▸ WHAT IS BEING ASKED: Search term "state": please copy every line of the records below that contains it.

▸ ENTRIES SHOWN:
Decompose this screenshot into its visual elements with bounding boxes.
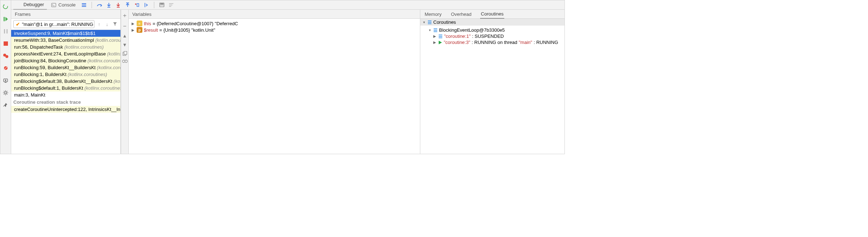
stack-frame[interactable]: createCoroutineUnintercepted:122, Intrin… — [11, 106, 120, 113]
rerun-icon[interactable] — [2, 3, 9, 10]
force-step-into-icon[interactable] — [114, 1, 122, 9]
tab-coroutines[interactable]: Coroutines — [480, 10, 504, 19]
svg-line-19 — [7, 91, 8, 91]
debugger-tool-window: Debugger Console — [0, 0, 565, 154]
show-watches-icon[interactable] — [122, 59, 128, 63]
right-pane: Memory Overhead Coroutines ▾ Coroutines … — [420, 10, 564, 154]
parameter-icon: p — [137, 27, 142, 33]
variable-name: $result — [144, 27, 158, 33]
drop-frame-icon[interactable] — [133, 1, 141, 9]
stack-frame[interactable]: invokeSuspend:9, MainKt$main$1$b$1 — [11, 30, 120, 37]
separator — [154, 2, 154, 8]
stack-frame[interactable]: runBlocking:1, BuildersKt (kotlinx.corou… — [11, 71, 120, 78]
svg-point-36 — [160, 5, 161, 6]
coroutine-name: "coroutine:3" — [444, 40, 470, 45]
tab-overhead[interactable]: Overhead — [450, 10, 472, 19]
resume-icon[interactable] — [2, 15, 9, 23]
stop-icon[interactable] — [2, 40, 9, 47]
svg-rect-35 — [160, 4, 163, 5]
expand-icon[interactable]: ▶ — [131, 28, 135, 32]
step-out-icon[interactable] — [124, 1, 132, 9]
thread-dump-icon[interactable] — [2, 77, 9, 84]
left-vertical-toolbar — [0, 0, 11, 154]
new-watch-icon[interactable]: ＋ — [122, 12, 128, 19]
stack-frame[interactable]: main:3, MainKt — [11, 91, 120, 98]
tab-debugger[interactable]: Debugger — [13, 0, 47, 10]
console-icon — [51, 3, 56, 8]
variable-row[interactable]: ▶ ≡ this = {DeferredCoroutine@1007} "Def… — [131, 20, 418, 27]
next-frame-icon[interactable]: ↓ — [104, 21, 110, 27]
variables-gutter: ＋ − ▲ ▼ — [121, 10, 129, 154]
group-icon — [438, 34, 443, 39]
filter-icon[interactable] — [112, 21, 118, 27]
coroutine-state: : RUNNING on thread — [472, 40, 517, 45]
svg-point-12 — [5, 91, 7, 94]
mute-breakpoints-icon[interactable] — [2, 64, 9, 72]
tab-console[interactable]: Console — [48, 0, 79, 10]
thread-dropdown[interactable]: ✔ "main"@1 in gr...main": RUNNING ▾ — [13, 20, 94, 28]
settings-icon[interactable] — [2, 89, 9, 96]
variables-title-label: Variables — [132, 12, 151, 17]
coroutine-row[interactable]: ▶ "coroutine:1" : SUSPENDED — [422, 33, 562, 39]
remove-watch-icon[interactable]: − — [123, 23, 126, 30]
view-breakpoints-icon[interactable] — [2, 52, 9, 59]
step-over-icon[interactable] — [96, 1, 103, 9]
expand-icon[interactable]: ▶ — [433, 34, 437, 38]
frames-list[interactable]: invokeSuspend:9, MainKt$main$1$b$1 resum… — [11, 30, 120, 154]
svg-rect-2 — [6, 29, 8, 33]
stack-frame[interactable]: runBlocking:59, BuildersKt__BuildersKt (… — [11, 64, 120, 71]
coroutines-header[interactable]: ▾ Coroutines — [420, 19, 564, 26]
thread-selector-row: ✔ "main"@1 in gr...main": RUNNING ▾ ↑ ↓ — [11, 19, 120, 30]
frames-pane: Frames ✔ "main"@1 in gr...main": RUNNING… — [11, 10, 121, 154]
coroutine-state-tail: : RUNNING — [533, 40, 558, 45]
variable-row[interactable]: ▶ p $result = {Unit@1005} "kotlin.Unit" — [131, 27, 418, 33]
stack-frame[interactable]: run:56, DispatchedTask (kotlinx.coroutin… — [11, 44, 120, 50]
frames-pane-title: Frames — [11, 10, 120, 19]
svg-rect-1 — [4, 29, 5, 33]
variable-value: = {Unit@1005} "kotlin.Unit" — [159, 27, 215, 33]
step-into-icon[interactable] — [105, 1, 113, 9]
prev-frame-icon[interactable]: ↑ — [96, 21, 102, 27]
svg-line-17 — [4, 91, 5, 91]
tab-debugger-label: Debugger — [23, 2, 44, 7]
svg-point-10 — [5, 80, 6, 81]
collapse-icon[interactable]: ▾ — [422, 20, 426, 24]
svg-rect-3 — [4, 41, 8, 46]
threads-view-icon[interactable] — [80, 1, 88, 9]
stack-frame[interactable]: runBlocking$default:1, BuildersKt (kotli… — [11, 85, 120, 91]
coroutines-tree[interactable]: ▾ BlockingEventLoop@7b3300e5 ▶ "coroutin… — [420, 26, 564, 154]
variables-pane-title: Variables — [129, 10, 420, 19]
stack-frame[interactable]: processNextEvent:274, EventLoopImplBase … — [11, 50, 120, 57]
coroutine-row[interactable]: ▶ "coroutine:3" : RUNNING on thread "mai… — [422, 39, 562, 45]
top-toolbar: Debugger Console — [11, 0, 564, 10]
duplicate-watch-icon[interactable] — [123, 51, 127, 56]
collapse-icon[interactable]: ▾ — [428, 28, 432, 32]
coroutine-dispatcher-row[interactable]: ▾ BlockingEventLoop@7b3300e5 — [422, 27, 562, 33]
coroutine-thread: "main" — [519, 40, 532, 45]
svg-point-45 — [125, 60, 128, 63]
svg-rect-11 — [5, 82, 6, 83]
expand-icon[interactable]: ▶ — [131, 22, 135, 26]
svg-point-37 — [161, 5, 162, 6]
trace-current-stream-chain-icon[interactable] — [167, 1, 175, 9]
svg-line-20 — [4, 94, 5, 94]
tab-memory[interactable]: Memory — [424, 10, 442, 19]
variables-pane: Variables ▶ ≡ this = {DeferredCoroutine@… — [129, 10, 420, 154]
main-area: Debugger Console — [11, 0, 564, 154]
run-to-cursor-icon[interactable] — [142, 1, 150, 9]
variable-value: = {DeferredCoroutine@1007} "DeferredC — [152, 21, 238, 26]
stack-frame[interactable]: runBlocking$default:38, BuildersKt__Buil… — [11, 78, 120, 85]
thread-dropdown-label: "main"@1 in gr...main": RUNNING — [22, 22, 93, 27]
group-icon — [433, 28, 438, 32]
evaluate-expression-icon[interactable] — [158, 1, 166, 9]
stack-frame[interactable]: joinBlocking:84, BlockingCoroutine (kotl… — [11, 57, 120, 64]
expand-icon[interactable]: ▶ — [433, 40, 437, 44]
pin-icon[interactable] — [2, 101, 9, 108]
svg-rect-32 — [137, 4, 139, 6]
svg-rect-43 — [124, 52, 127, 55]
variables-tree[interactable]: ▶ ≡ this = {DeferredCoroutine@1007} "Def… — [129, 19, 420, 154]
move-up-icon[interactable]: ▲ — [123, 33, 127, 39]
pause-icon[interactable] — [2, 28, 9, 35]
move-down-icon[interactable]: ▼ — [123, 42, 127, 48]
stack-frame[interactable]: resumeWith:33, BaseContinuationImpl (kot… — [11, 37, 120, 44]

▸ REPLY TO THE TASK:
coroutine-state: : RUNNING on thread — [472, 40, 517, 45]
coroutine-state-tail: : RUNNING — [533, 40, 558, 45]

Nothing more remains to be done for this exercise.